*WHAT YOU ARE ASKED TO DO:* Find every line below where the string "each" shows up, and copy those lines.

*RECORDS PROVIDED:*
══════════

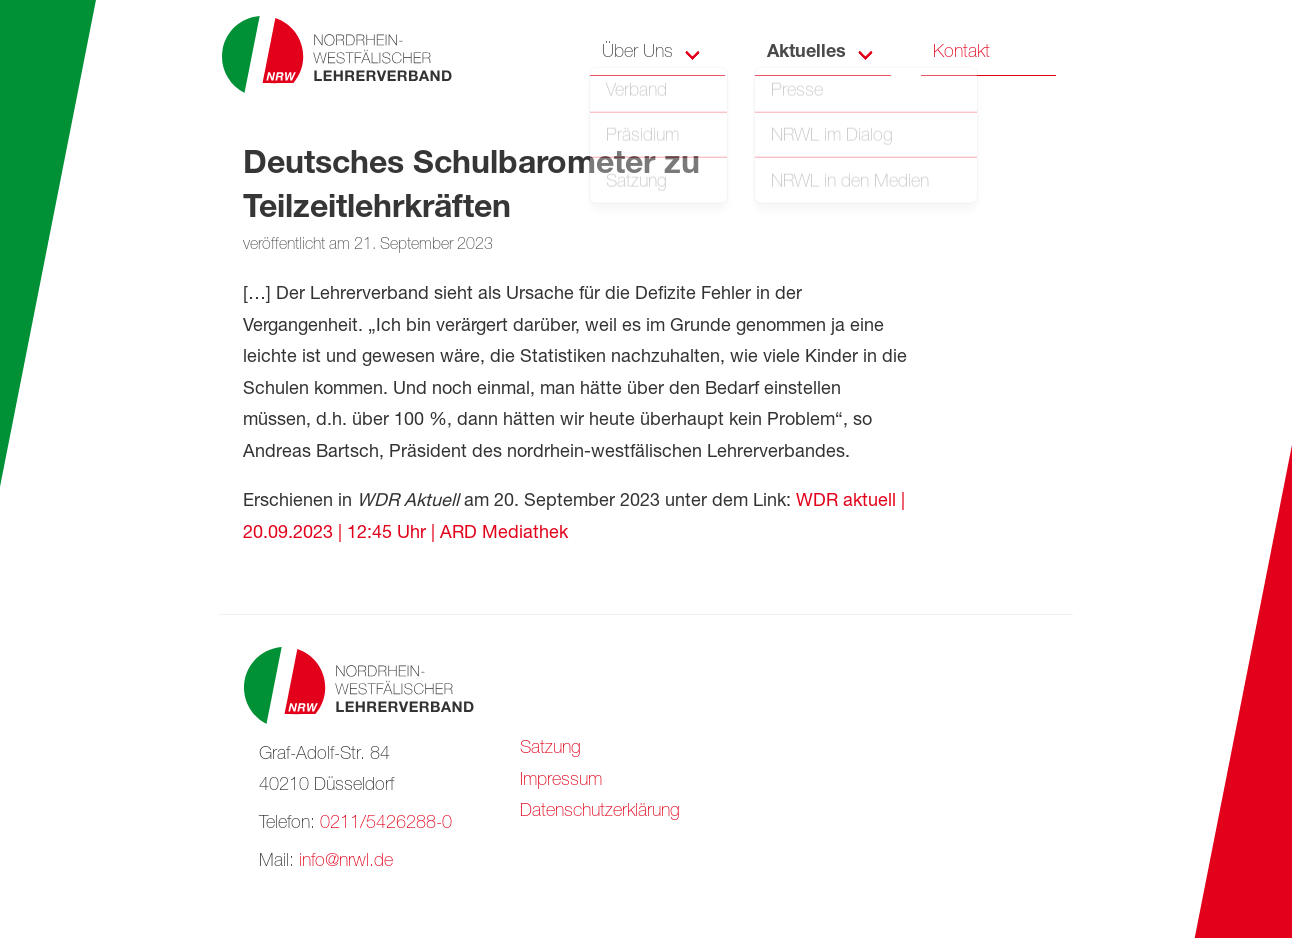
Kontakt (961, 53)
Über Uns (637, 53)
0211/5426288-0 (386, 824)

══════════

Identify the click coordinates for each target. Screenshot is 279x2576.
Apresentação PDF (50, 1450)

══════════

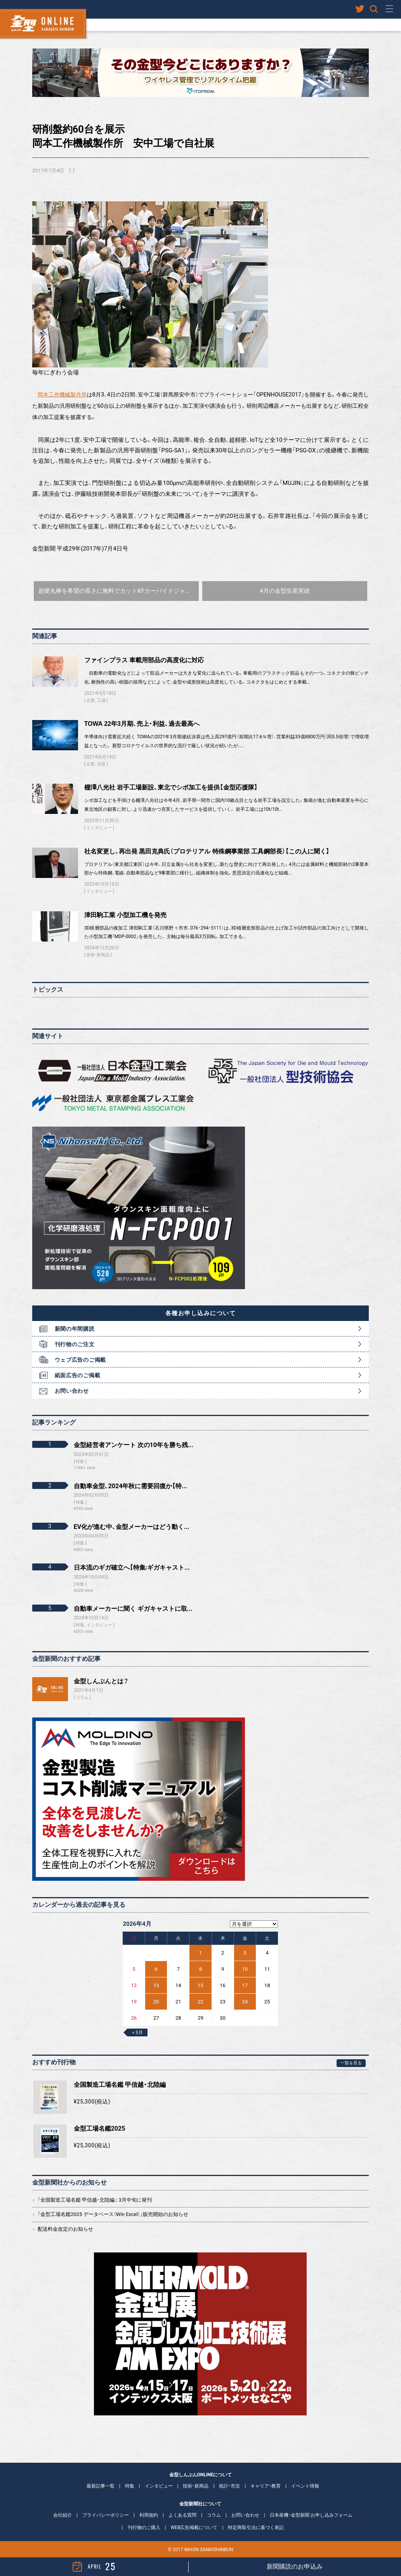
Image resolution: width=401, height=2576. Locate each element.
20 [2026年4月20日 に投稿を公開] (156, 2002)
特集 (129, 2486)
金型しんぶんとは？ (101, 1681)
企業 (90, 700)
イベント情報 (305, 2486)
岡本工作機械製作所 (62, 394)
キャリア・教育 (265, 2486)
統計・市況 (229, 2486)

══════════

*PROBLEM SOLUTION:*
Identify the click coordinates for each target. Screenshot is 279x2576.
Image resolution: width=401, height=2576. Locate each element.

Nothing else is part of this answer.